Here is the math I do as a parent.
I have three middle school children. Between the three of them I currently have 83 unique data accounts to track. Many require different usernames and passwords. Some overlap. All can demand attention.
I have a school payment program (3 accounts per 3 children). Gradebooks (roughly 18 classes) and Schoology (again, 18 classes). The district tracks medical forms through a different program (12 forms). State assessments and third-party local assessments pile up. A number of teachers use a behavior management app (12 classes to track). And then there are the various flavors of education plans requiring a variety of attention.
Communications also tend to be problematic. Some teachers prefer texting, some emails, others that good old fashioned paper newsletter.
The math is messy. There has to be a better way. Why not 83 to 1?
The importance of staying in the loop
We live in a world where everything competes for our attention. Given such competition, my wife and I approach school information from a restrained perspective. We’re both educators, so we have a sense of what is important versus what is really background noise. We mostly monitor with the intent of picking up trends.
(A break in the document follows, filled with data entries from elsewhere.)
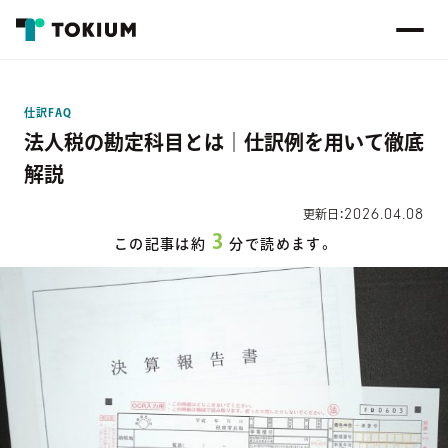
仕訳FAQ
法人税の勘定科目とは｜仕訳例を用いて徹底
解説
2026.04.08
更新日：
3
この記事は約
分で読めます。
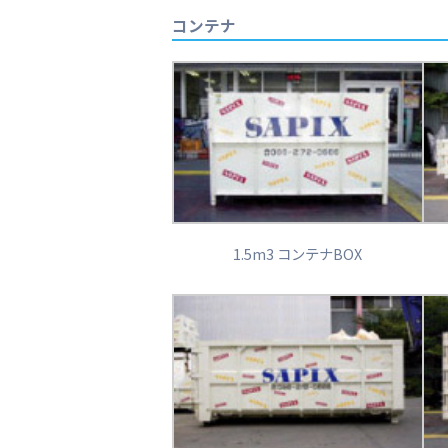
コンテナ
1.5m3 コンテナBOX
Teenagers are a moody bunch. While we don’t necessarily concern ourselves with outlier moments – academic or otherwise – we do pay attention to trends and pivots.
Whether you are trying to simply get a feel for the trends in performance with your kids or jump into the details, the current methods require too much work and don’t offer a singular way to monitor all things concerning our children.
Multiple accounts and siloed data create even more problems for parents. Teachers and students have many of the same frustrations. That’s why there needs to be a single platform or solution that houses this data in one convenient place for schools and their communities, and provides one point of contact to access all this information.
I have worked with Hamilton City Schools for a number of years. After embracing a 1:1 initiative that deployed some 11,000 Chromebooks, we quickly ran into the frustration of bad, siloed software that required multiple usernames and passwords. We needed a solution that was flexible, creative, and open for future development.
How would this work for a parent?
When I want to know everything about my daughter at her school, I should be able to go to one platform where everything is housed. I should be able to pick the social sign-on I want to use: Gmail, Outlook, or Facebook. It is key that I only have to use one username and password with an account I created.
Once logged in, what would be ideal is the ability to add my daughter to a dashboard based on a secure access token. Within that platform I can have access to all the information regardless of where it is housed or the format it is in. It should be sort of our window into our children’s academic lives.
This “hub” should be the central location of communication whereby I receive tailored messages from my daughter’s teachers and administrators. Messages could be delivered via a “Headline”. Headlines contain forms, videos, and critical announcements.
A solution like this should allow me to see my daughter’s full profile. This means in one click I can see items such as:
• Personal profile
• Notes
• Class schedule
• Assessments. Both local and third party such as ACT, MAP, and AP Assessments
• Grades
• Behavior
• Forms I have completed. Forms my daughter completed.
• Education plans. Everything from Gifted Plans to IEPs to RTI plans.
In short, without having to login to a multitude of accounts, I should be able to see everything I need to know with one simple click.
83 to 1
Many enterprise solutions have attempted to address this issue of multiple accounts across multiple applications, but they are not built for this purpose. Or, they would require hours of customization and thousands of dollars of development to make a standard enterprise solution work in this educational environment. For my kids’ schools, there needs to be a platform designed specifically for schools that act as the town square so to speak. Simple to access, easy to use, and no more having 83 accounts to track to know how my children are at school.
Collaboration is the operative theme here. We created Abre in the spirit of collaboration internally at Hamilton. Its purpose is to address this very problem by offering an education management platform to simplify the needs of stakeholders.
We are not the only one working to improve collaboration. For example, High AIMS, a Southern Ohio consortium of school districts focuses on collaboration among educators and school member districts. We partner with them.
There is a lot of effort being put behind solving this challenge and the work that we and others are doing should pay off in a better educational experience for all parties, especially the kids. And, the math will get cleaner. In fact, someday for me — 83 will equal 1. That’s our ultimate goal.